According to the SEC's order, Weatherford fraudulently lowered its year-end provision for income taxes by $100 million to $154 million each year "so the company could better align its earnings results with its earlier-announced projections and analysts' expectations." The fraud inflated Weatherford's earnings by as much as $900 million from 2007 to 2012, the SEC said.
James Hudgins, who served as Weatherford's vice president of tax, and Darryl Kitay, who was a tax manager, made numerous accounting adjustments to fill gaps and meet its previously disclosed effective tax rate (ETR). Weatherford regularly communicated its favorable ETR to analysts and investors as one of its top competitive advantages. "The fraud created the misperception that Weatherford's designed tax structure was far more successful than reality," the SEC's order states. Weatherford was forced to restate its financial statements on three occasions in 2011 and 2012.

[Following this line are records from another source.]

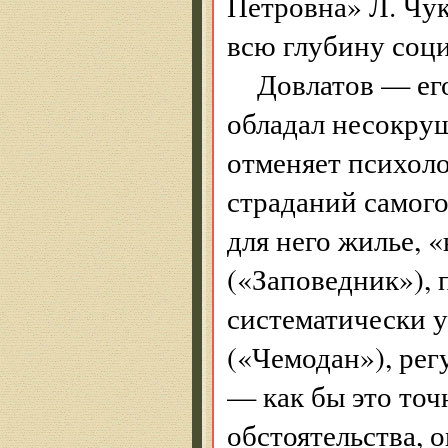
Петровна» Л. Чук
всю глубину соци
Довлатов — ег
обладал несокру
отменяет психол
страданий самого
для него жилье, 
(«Заповедник»), 
систематически 
(«Чемодан»), ре
— как бы это точ
обстоятельства,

"Weatherford denied its investors accurate and reliable financial reporting by allowing two executives to choose their own numbers when the actual financial results fell short of what was previously disclosed to analysts and the public," said Andrew Ceresney, Director of the SEC's Enforcement Division. "This case is part of our continued focus on financial reporting and disclosure fraud."
Weatherford changed where it is incorporated from the United States to Bermuda in 2002 for the tax advantages offered there, and used other techniques to move revenue from higher tax jurisdictions to lower ones, the SEC said. The moves, however, did not provide the tax savings that the executives claimed in the financial statements, thus inflating earnings.
Weatherford, Hudgins, and Kitay agreed to the SEC's order without admitting or denying the findings that they violated anti-fraud provisions of federal securities laws. Hudgins, who must pay $334,067 in penalties, is barred from serving as an officer or director of a public company for five years. Kitay agreed to a $30,000 penalty. Both are suspended from doing accounting work relating to SEC matters, which includes not participating in the financial reporting or audits of public companies. The order permits Hudgins and Kitay to apply for reinstatement after five years.
The SEC also said that the investigation is continuing.